Microsoft warns of cyberattack on Ukrainian computer networks
WASHINGTON — Microsoft warned late Saturday that it had detected a highly destructive form of malware in dozens of government and private computer networks in Ukraine that appeared to be waiting to be triggered by an unknown actor.
In a blog post, the company said that on Thursday — around the same time Ukrainian government agencies discovered their websites had been defaced — investigators monitoring Microsoft’s global networks detected the code. “These systems span multiple government, nonprofit, and information technology organizations, all based in Ukraine,” Microsoft said.
The code appears to have been rolled out around the time Russian diplomats, after three days of meetings with the United States and NATO over the buildup of Russian troops on the Ukrainian border, said the talks were essentially in deadlock.
Ukrainian officials blamed the defacing of their government websites on a group in Belarus, though they said they suspected Russian involvement. But early attribution of attacks is often wrong, and it was unclear whether the degradation was related to the much more destructive code that Microsoft said it detected.
Microsoft said it could not yet identify the group behind the intrusion, but it was not an attacker its investigators had seen before.

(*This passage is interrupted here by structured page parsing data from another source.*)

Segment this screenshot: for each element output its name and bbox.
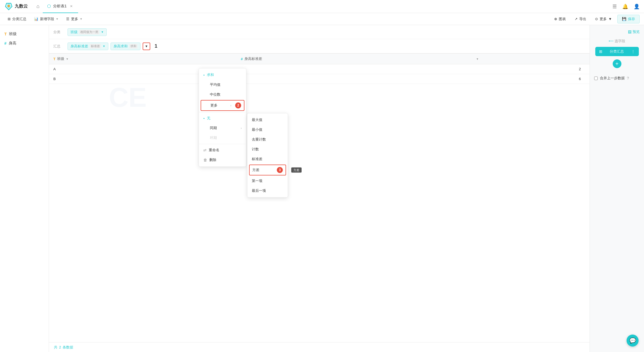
col-extra-sort-icon[interactable]: ▼	[476, 57, 479, 60]
save-icon: 💾	[622, 17, 626, 21]
main-layout: T 班级 # 身高 分类 班级 相同值为一类 ▼	[0, 25, 644, 352]
submenu-item-last[interactable]: 最后一项	[247, 186, 288, 196]
logo-text: 九数云	[15, 4, 28, 9]
save-button[interactable]: 💾 保存	[617, 15, 640, 23]
fields-panel: T 班级 # 身高	[0, 25, 49, 352]
submenu-dedup-label: 去重计数	[252, 137, 266, 142]
svg-point-2	[8, 5, 10, 7]
menu-item-sum[interactable]: ● 求和	[199, 70, 246, 80]
more-left-button[interactable]: ☰ 更多 ▼	[63, 15, 86, 23]
add-node-button[interactable]: +	[613, 59, 621, 68]
classify-summary-button[interactable]: ⊞ 分类汇总	[4, 15, 30, 23]
dropdown-trigger-button[interactable]: ▼	[143, 43, 150, 50]
col-class-sort-icon[interactable]: ▼	[66, 57, 69, 60]
preview-link[interactable]: 🖼 预览	[624, 28, 644, 35]
tab-icon: ⬡	[47, 4, 51, 9]
preview-label: 预览	[633, 29, 640, 34]
classify-tag-sub-label: 相同值为一类	[79, 30, 99, 34]
submenu-item-min[interactable]: 最小值	[247, 125, 288, 135]
menu-item-none[interactable]: ● 无	[199, 113, 246, 123]
more-right-label: 更多	[600, 17, 607, 22]
summary-tag-std-sub: 标准差	[90, 44, 101, 48]
right-panel: 🖼 预览 ⟵ 选字段 ⊞ 分类汇总 ⋮ + 合并上一步数据 ?	[590, 25, 644, 352]
submenu-first-label: 第一项	[252, 178, 262, 183]
logo-icon	[4, 2, 13, 11]
tab-analysis1[interactable]: ⬡ 分析表1 ✕	[43, 0, 78, 13]
chart-icon: ⊕	[554, 17, 557, 21]
more-right-button[interactable]: ⊙ 更多 ▼	[592, 15, 615, 23]
submenu-item-dedup[interactable]: 去重计数	[247, 135, 288, 144]
variance-tooltip: 方差	[291, 168, 302, 173]
submenu-item-variance[interactable]: 方差 3 方差	[249, 165, 286, 175]
add-field-button[interactable]: 📊 新增字段 ▼	[31, 15, 62, 23]
submenu-item-std[interactable]: 标准差	[247, 154, 288, 164]
more-right-arrow-icon: ▼	[608, 17, 612, 21]
field-item-class[interactable]: T 班级	[0, 29, 49, 39]
submenu-last-label: 最后一项	[252, 188, 266, 193]
notification-icon[interactable]: 🔔	[622, 4, 628, 10]
classify-node[interactable]: ⊞ 分类汇总 ⋮	[595, 47, 639, 56]
summary-tag-sum-sub: 求和	[129, 44, 137, 48]
logo: 九数云	[4, 2, 28, 11]
menu-delete-label: 删除	[209, 157, 216, 162]
menu-item-tongqi[interactable]: 同期 ›	[199, 123, 246, 133]
help-icon[interactable]: ?	[627, 76, 629, 80]
submenu-item-count[interactable]: 计数	[247, 144, 288, 154]
menu-item-more[interactable]: 更多 › 2	[201, 100, 244, 111]
summary-tag-std[interactable]: 身高标准差 标准差 ▼	[68, 43, 108, 50]
menu-icon[interactable]: ☰	[612, 4, 617, 10]
chart-label: 图表	[559, 17, 566, 22]
submenu-more: 最大值 最小值 去重计数 计数 标准差 方差 3 方差 第一项 最后一项	[247, 113, 288, 198]
submenu-variance-label: 方差	[252, 168, 259, 172]
summary-row-label: 汇总	[53, 44, 64, 49]
more-left-arrow-icon: ▼	[80, 17, 82, 20]
summary-tag-sum-label: 身高求和	[114, 44, 128, 49]
menu-huanqi-label: 环期	[210, 135, 217, 140]
menu-item-rename[interactable]: ⇄ 重命名	[199, 145, 246, 155]
col-height-std-header: # 身高标准差	[237, 54, 472, 64]
center-content: 分类 班级 相同值为一类 ▼ 汇总 身高标准差 标准差 ▼	[49, 25, 590, 352]
col-height-std-label: 身高标准差	[244, 56, 262, 61]
classify-tag-label: 班级	[70, 30, 78, 35]
col-class-header: T 班级 ▼	[49, 54, 237, 64]
submenu-std-label: 标准差	[252, 157, 262, 162]
table-header-row: T 班级 ▼ # 身高标准差	[49, 54, 590, 64]
footer-prefix: 共	[54, 345, 57, 350]
top-nav: 九数云 ⌂ ⬡ 分析表1 ✕ ☰ 🔔 👤	[0, 0, 644, 13]
user-icon[interactable]: 👤	[634, 4, 640, 10]
summary-tag-sum[interactable]: 身高求和 求和	[111, 43, 140, 50]
submenu-item-max[interactable]: 最大值	[247, 115, 288, 125]
chat-button[interactable]: 💬	[627, 335, 639, 347]
step2-badge: 2	[235, 102, 241, 108]
submenu-item-first[interactable]: 第一项	[247, 176, 288, 186]
home-icon[interactable]: ⌂	[33, 4, 43, 9]
step3-badge: 3	[277, 167, 283, 173]
trash-icon: 🗑	[203, 158, 207, 162]
bar-chart-icon: 📊	[34, 17, 38, 21]
preview-icon: 🖼	[628, 30, 631, 34]
summary-tags: 身高标准差 标准差 ▼ 身高求和 求和 ▼ 1	[68, 43, 157, 50]
menu-item-avg[interactable]: 平均值	[199, 80, 246, 90]
submenu-max-label: 最大值	[252, 117, 262, 122]
classify-row: 分类 班级 相同值为一类 ▼	[49, 25, 590, 39]
classify-row-label: 分类	[53, 30, 64, 35]
add-field-label: 新增字段	[40, 17, 54, 22]
cell-std-a	[237, 64, 472, 74]
tab-close-icon[interactable]: ✕	[69, 4, 74, 9]
export-button[interactable]: ↗ 导出	[571, 15, 590, 23]
active-dot-icon: ●	[203, 74, 205, 76]
col-extra-header: ▼	[472, 54, 590, 64]
classify-node-more-icon[interactable]: ⋮	[631, 49, 635, 54]
menu-item-delete[interactable]: 🗑 删除	[199, 155, 246, 165]
top-right-actions: ☰ 🔔 👤	[612, 4, 640, 10]
merge-checkbox[interactable]	[594, 77, 598, 80]
chart-button[interactable]: ⊕ 图表	[551, 15, 569, 23]
more-left-icon: ☰	[66, 17, 69, 21]
menu-item-median[interactable]: 中位数	[199, 90, 246, 99]
field-item-height[interactable]: # 身高	[0, 39, 49, 48]
classify-tag-class[interactable]: 班级 相同值为一类 ▼	[68, 28, 107, 36]
none-active-dot-icon: ●	[203, 117, 205, 120]
menu-median-label: 中位数	[210, 92, 220, 97]
menu-tongqi-label: 同期	[210, 126, 217, 131]
menu-none-label: 无	[207, 116, 210, 121]
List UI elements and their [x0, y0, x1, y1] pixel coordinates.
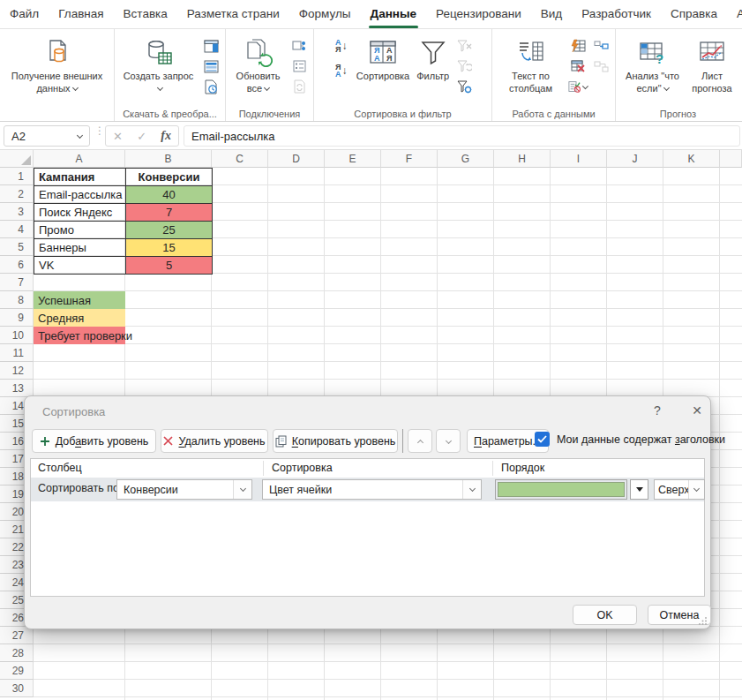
dialog-help-button[interactable]: ? [647, 403, 668, 418]
consolidate-button[interactable] [591, 38, 611, 54]
row-header-12[interactable]: 12 [0, 362, 34, 380]
row-header-27[interactable]: 27 [0, 627, 34, 644]
row-header-11[interactable]: 11 [0, 344, 34, 362]
remove-duplicates-button[interactable] [568, 58, 588, 74]
cell-B4[interactable]: 25 [126, 222, 213, 239]
sort-on-combobox[interactable]: Цвет ячейки [262, 479, 482, 500]
tab-data[interactable]: Данные [361, 0, 426, 28]
move-level-down-button[interactable] [436, 429, 461, 453]
recent-sources-button[interactable] [201, 58, 221, 74]
column-header-E[interactable]: E [325, 150, 381, 168]
connections-button[interactable] [289, 38, 309, 54]
name-box[interactable]: A2 [4, 125, 90, 147]
campaign-table[interactable]: КампанияКонверсииEmail-рассылка40Поиск Я… [34, 168, 213, 275]
filter-button[interactable]: Фильтр [413, 33, 453, 105]
column-header-A[interactable]: A [34, 150, 125, 168]
row-header-2[interactable]: 2 [0, 185, 34, 203]
cell-A5[interactable]: Баннеры [34, 239, 126, 257]
column-header-I[interactable]: I [551, 150, 607, 168]
cell-A6[interactable]: VK [34, 257, 126, 275]
clear-filter-button[interactable] [454, 38, 474, 54]
order-color-swatch[interactable] [495, 479, 627, 500]
dialog-close-button[interactable]: ✕ [686, 403, 708, 418]
row-header-28[interactable]: 28 [0, 644, 34, 662]
row-header-29[interactable]: 29 [0, 662, 34, 680]
cell-A3[interactable]: Поиск Яндекс [34, 204, 126, 222]
tab-acrobat[interactable]: Acrobat [727, 0, 742, 28]
column-header-K[interactable]: K [663, 150, 720, 168]
column-header-J[interactable]: J [607, 150, 663, 168]
move-level-up-button[interactable] [408, 429, 432, 453]
what-if-analysis-button[interactable]: ? Анализ "что если" [618, 33, 686, 105]
refresh-all-button[interactable]: Обновить все [229, 33, 288, 105]
cell-A1[interactable]: Кампания [34, 169, 126, 186]
new-query-button[interactable]: Создать запрос [117, 33, 199, 105]
column-header-G[interactable]: G [438, 150, 494, 168]
column-header-H[interactable]: H [494, 150, 551, 168]
cell-B2[interactable]: 40 [126, 186, 213, 204]
relationships-button[interactable] [591, 58, 611, 74]
column-header-C[interactable]: C [212, 150, 268, 168]
row-header-9[interactable]: 9 [0, 309, 34, 327]
cell-A10[interactable]: Требует проверки [34, 327, 125, 344]
tab-home[interactable]: Главная [49, 0, 113, 28]
row-header-1[interactable]: 1 [0, 168, 34, 185]
tab-page-layout[interactable]: Разметка страни [177, 0, 289, 28]
enter-entry-button[interactable]: ✓ [137, 130, 146, 143]
row-header-10[interactable]: 10 [0, 327, 34, 344]
reapply-filter-button[interactable] [454, 58, 474, 74]
cell-A4[interactable]: Промо [34, 222, 126, 239]
properties-button[interactable] [289, 58, 309, 74]
sort-descending-button[interactable]: ЯА↓ [332, 63, 351, 79]
row-header-5[interactable]: 5 [0, 238, 34, 256]
cell-A8[interactable]: Успешная [34, 291, 125, 309]
sort-column-combobox[interactable]: Конверсии [116, 479, 252, 500]
edit-links-button[interactable] [289, 79, 309, 94]
cell-B3[interactable]: 7 [126, 204, 213, 222]
cell-A9[interactable]: Средняя [34, 309, 125, 327]
tab-file[interactable]: Файл [0, 0, 49, 28]
get-external-data-button[interactable]: Получение внешних данных [3, 33, 111, 105]
ok-button[interactable]: OK [573, 605, 637, 625]
row-header-7[interactable]: 7 [0, 274, 34, 291]
data-validation-button[interactable] [568, 79, 588, 94]
sort-ascending-button[interactable]: АЯ↓ [332, 38, 351, 54]
combo-dropdown-button[interactable] [688, 480, 704, 499]
cancel-entry-button[interactable]: ✕ [113, 130, 123, 143]
tab-review[interactable]: Рецензировани [426, 0, 531, 28]
advanced-filter-button[interactable] [454, 79, 474, 94]
tab-insert[interactable]: Вставка [114, 0, 177, 28]
resize-grip[interactable] [698, 616, 708, 626]
checkbox-checked-icon[interactable] [535, 432, 550, 447]
tab-reference[interactable]: Справка [661, 0, 727, 28]
combo-dropdown-button[interactable] [233, 480, 251, 499]
row-header-30[interactable]: 30 [0, 680, 34, 697]
forecast-sheet-button[interactable]: Лист прогноза [686, 33, 738, 105]
tab-view[interactable]: Вид [531, 0, 572, 28]
cell-A2[interactable]: Email-рассылка [34, 186, 126, 204]
from-table-button[interactable] [201, 38, 221, 54]
column-header-D[interactable]: D [268, 150, 325, 168]
formula-input[interactable]: Email-рассылка [184, 125, 740, 147]
order-color-dropdown-button[interactable] [630, 479, 648, 500]
delete-level-button[interactable]: Удалить уровень [161, 429, 268, 453]
flash-fill-button[interactable] [568, 38, 588, 54]
tab-developer[interactable]: Разработчик [572, 0, 661, 28]
my-data-has-headers-checkbox[interactable]: Мои данные содержат заголовки [535, 432, 725, 447]
sort-level-row[interactable]: Сортировать по Конверсии Цвет ячейки Све… [31, 478, 704, 501]
combo-dropdown-button[interactable] [462, 480, 481, 499]
row-header-8[interactable]: 8 [0, 291, 34, 309]
page-clock-icon[interactable] [201, 79, 221, 94]
order-position-combobox[interactable]: Сверху [654, 479, 705, 500]
tab-formulas[interactable]: Формулы [289, 0, 361, 28]
formula-bar-drag-handle[interactable]: ⋮ [94, 129, 105, 133]
text-to-columns-button[interactable]: Текст по столбцам [495, 33, 566, 105]
row-header-13[interactable]: 13 [0, 380, 34, 397]
add-level-button[interactable]: Добавить уровень [32, 429, 156, 453]
copy-level-button[interactable]: Копировать уровень [273, 429, 398, 453]
row-header-4[interactable]: 4 [0, 221, 34, 238]
cell-B1[interactable]: Конверсии [126, 169, 213, 186]
cell-B6[interactable]: 5 [126, 257, 213, 275]
sort-dialog-button[interactable]: Я А А Я Сортировка [353, 33, 413, 105]
select-all-corner[interactable] [0, 150, 34, 168]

The code, as described by company investigators, is believed to resemble ransomware — it freezes all computer functions and data and demands payment in return. But there is no infrastructure to accept money, leading investigators to conclude that the goal is to inflict maximum damage, not raise funds.
It’s possible that the destructive software didn’t spread too widely and that Microsoft’s disclosure would make it more difficult for the attack to metastasize. But it’s also possible that the attackers are now launching the malware and trying to destroy as many computers and networks as possible.
Warnings like Microsoft’s can help stop an attack before it happens, if computer users seek to eliminate malware before it is activated. But it can also be risky. Exposure changes the calculus for the perpetrator, who, once discovered, may have nothing to lose by launching the attack, to see what destruction it wreaks.
Understanding the escalation of tensions over Ukraine
For Russian President Vladimir V. Putin, Ukraine has often been a testing ground for cyber weapons.
An attack on Ukraine’s Central Election Commission during a presidential election in 2014, in which Russia unsuccessfully sought to alter the result, proved to be a model for Russian intelligence agencies; the United States later discovered that it had infiltrated the Democratic National Committee’s servers in the United States. In 2015, the first of two major attacks on Ukraine’s power grid knocked out lights for hours in different parts of the country, including in the capital Kyiv.
And in 2017, businesses and government agencies in Ukraine were hit with destructive software called NotPetya, which exploited flaws in a type of tax preparation software widely used in the country. The attack paralyzed entire sectors of the economy and also affected FedEx and the shipping company Maersk; US intelligence officials later traced him to Russian actors. This software, at least in its overall design, bears some resemblance to what Microsoft warned on Saturday.
The new attack would erase hard drives and destroy files. Some defense experts have said such an attack could be the prelude to a ground invasion by Russia. Others believe it could replace an invasion, if attackers believed a cyberattack wouldn’t result in the kind of major sanctions President Biden pledged to impose in response.